Russia-U.S. cooperation in space shows that the China exclusion policy is motivated less by the security risks of opening up to China, and more by the U.S. fear of losing its leadership position. It also illustrates the loss of potential that the policy has meant for both sides. By drawing on each other’s strengths, the U.S. and Russian space programs have both benefited. While the United States has consistently taken the lead on both spending and scientific research in space, its cooperation with Russia has been a significant enabling factor. It was only through this partnership that the United States could continue its manned spaceflight program after it decommissioned its Space Shuttle in 2011. For Russia, the partnership might well have helped save a space industry faced with possible demise in the 1990s.
More generally, the effects of international cooperation in space have not been confined to scientific research. Disaster management in particular has proved fruitful ground for international cooperation in space. Initiatives such as the International Charter: Space and Major Disasters showcase how space-based technology can have concrete effects on the ground across the world. Similarly, cooperation between other space agencies, such as the European Space Agency, and China has been successful in the field of earth observation.
The lesson here, and from decades of Russo-U.S. cooperation, is that cooperation in specific fields can be conducted in spite of tense bilateral relations.

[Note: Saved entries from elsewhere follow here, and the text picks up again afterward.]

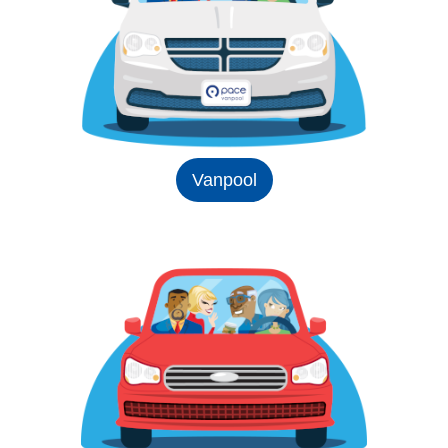
Vanpool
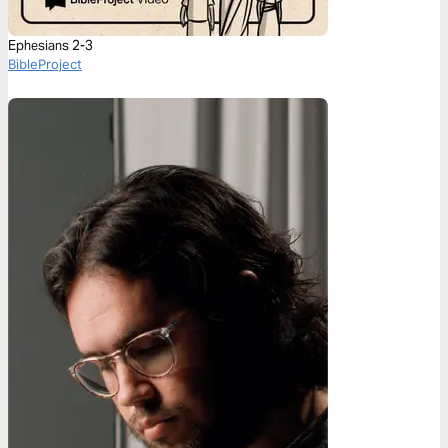
Ephesians 2-3
BibleProject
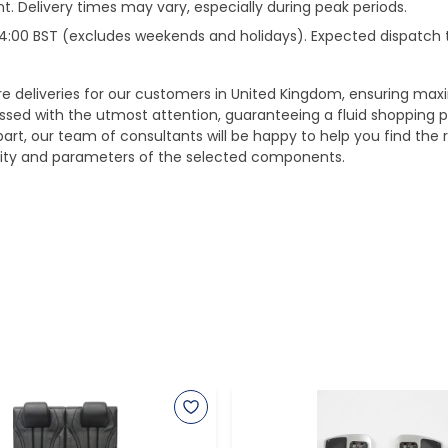
. Delivery times may vary, especially during peak periods.
e 14:00 BST (excludes weekends and holidays). Expected dispatch
ure deliveries for our customers in United Kingdom, ensuring m
essed with the utmost attention, guaranteeing a fluid shopping 
part, our team of consultants will be happy to help you find the r
bility and parameters of the selected components.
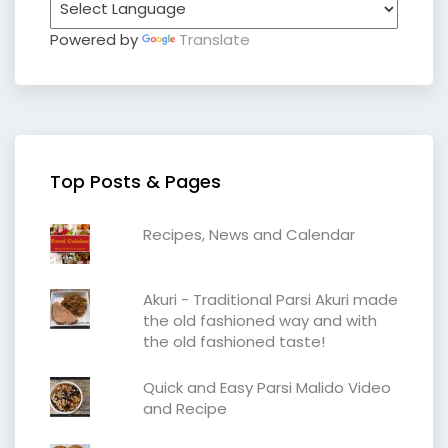
Powered by
Translate
Top Posts & Pages
Recipes, News and Calendar
Akuri - Traditional Parsi Akuri made
the old fashioned way and with
the old fashioned taste!
Quick and Easy Parsi Malido Video
and Recipe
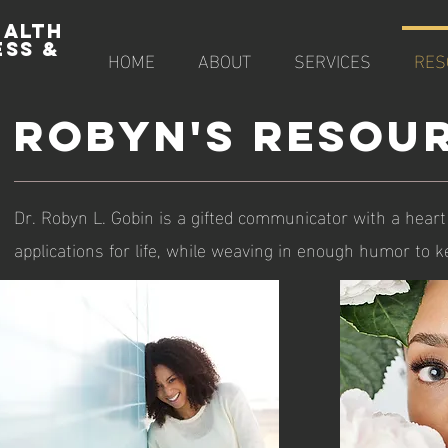
EALTH
ESS &
HOME
ABOUT
SERVICES
RES
E
ROBYN's RESOU
Dr. Robyn L. Gobin is a gifted communicator with a heart
applications for life, while weaving in enough humor to ke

The alternative to this can be seen in the Space Race that preceded the era of cooperation. The room for countries and organizations outside Russia and the United States to actively participate in, and reap the benefits of, space exploration and space-based technology simply did not exist in the confrontational Space Race between the United States and the Soviet Union during the Cold War.

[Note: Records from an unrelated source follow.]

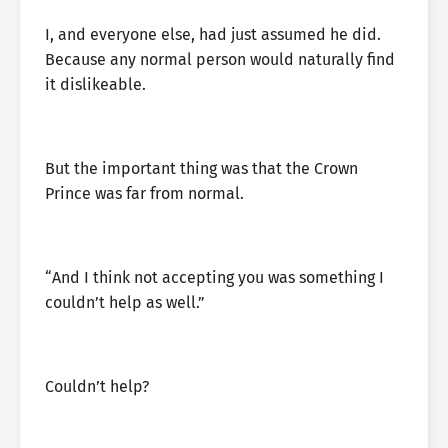
I, and everyone else, had just assumed he did.
Because any normal person would naturally find
it dislikeable.
But the important thing was that the Crown
Prince was far from normal.
“And I think not accepting you was something I
couldn’t help as well.”
Couldn’t help?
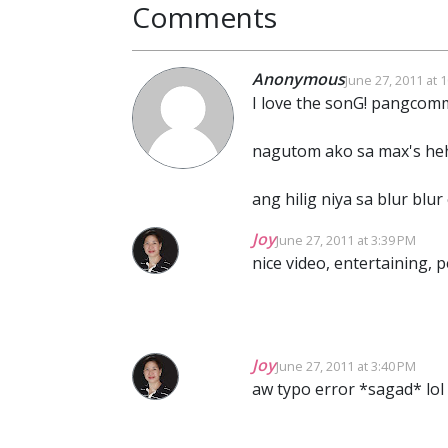
Comments
Anonymous
June 27, 2011 at 
I love the sonG! pangcomm
nagutom ako sa max's he
ang hilig niya sa blur blur 
Joy
June 27, 2011 at 3:39 PM
nice video, entertaining, 
Joy
June 27, 2011 at 3:40 PM
aw typo error *sagad* lol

Bilateral competition for supremacy in space will only exclude possible partners and prevent the productive use of resources in these expensive endeavors. Instead of modeling the future on Cold War competition, recent decades have showcased more positive developments. They also point to the conclusion that competition with China in space will be detrimental not only for China and the United States, but also for the rest of the world.